■ WHAT THE TASK REQUIRES
Below are entries. Reproduce exactly the lines between the line holding "Bảo Hộ Chân YOKKAO Matrix" and the line holding "林業及自然保育署宜蘭分署、農業部農村發展及水土保持署臺北分署、宜蘭縣", inclusive, and only those.

---------- THE DATA ----------

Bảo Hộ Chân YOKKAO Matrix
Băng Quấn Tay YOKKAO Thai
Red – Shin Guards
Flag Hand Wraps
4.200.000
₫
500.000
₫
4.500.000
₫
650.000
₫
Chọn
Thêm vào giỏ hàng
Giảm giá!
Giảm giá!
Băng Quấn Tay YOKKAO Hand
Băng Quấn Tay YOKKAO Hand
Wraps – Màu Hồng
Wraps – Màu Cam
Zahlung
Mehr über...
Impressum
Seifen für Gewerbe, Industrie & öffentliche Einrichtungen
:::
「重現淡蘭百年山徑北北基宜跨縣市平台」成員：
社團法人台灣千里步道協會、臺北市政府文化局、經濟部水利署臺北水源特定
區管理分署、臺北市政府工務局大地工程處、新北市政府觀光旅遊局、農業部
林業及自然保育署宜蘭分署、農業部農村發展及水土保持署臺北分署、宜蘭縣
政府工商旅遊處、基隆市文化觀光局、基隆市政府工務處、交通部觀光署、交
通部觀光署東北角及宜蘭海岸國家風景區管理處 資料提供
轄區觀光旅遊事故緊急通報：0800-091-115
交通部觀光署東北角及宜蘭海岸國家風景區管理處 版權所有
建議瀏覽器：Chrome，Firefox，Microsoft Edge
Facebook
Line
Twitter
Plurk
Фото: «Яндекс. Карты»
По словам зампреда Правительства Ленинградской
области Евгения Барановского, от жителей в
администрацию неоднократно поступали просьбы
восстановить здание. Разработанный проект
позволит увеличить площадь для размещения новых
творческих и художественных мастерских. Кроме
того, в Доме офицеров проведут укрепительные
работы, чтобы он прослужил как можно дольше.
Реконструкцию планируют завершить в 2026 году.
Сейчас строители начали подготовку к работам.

----------
---------- THE DATA ----------

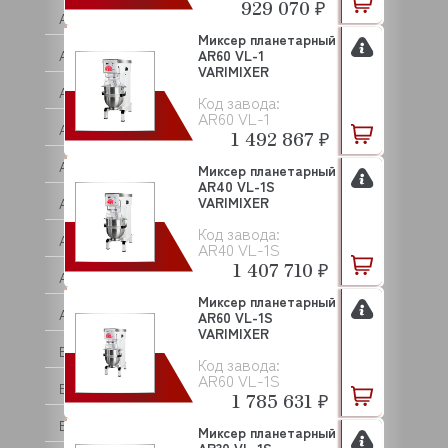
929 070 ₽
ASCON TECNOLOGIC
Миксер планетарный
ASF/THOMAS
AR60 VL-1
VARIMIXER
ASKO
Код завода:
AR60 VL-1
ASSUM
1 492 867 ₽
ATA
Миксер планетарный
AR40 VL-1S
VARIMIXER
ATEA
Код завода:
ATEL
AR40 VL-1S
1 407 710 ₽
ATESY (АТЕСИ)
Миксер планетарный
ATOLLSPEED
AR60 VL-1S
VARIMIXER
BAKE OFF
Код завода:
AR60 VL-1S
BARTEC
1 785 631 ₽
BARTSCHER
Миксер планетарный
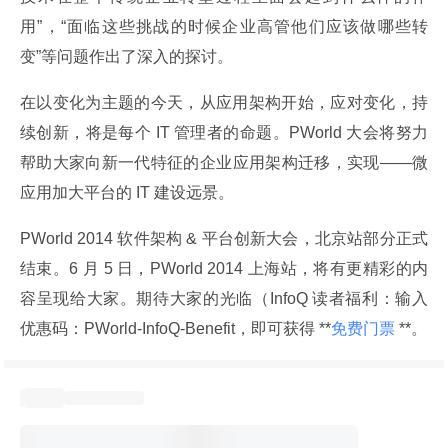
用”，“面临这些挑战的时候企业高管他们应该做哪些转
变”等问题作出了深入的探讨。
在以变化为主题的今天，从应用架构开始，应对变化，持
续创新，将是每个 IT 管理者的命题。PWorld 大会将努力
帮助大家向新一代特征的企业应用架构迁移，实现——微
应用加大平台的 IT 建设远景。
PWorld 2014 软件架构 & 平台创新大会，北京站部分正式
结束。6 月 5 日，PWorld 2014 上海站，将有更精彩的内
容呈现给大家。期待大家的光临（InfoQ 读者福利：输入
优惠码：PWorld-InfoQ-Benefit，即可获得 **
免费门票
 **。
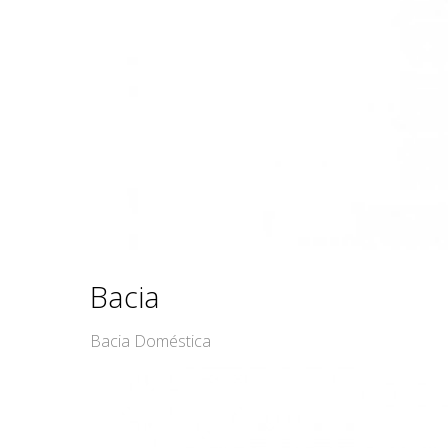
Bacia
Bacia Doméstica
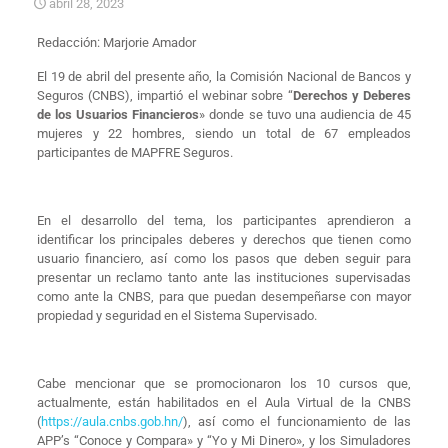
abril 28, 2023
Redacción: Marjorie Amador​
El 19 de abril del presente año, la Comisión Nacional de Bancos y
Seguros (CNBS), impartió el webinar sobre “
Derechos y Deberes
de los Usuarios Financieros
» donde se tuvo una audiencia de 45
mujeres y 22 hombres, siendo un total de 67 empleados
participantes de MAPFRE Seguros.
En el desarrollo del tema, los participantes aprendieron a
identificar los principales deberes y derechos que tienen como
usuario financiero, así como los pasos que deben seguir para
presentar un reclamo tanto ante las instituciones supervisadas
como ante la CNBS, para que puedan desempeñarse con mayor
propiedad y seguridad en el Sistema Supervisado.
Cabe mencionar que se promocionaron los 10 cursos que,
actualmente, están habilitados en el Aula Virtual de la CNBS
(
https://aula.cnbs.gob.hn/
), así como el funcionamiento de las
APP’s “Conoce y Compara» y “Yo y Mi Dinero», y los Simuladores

----------

■ ANSWER
Bảo Hộ Chân YOKKAO Matrix
Băng Quấn Tay YOKKAO Thai
Red – Shin Guards
Flag Hand Wraps
4.200.000
₫
500.000
₫
4.500.000
₫
650.000
₫
Chọn
Thêm vào giỏ hàng
Giảm giá!
Giảm giá!
Băng Quấn Tay YOKKAO Hand
Băng Quấn Tay YOKKAO Hand
Wraps – Màu Hồng
Wraps – Màu Cam
Zahlung
Mehr über...
Impressum
Seifen für Gewerbe, Industrie & öffentliche Einrichtungen
:::
「重現淡蘭百年山徑北北基宜跨縣市平台」成員：
社團法人台灣千里步道協會、臺北市政府文化局、經濟部水利署臺北水源特定
區管理分署、臺北市政府工務局大地工程處、新北市政府觀光旅遊局、農業部
林業及自然保育署宜蘭分署、農業部農村發展及水土保持署臺北分署、宜蘭縣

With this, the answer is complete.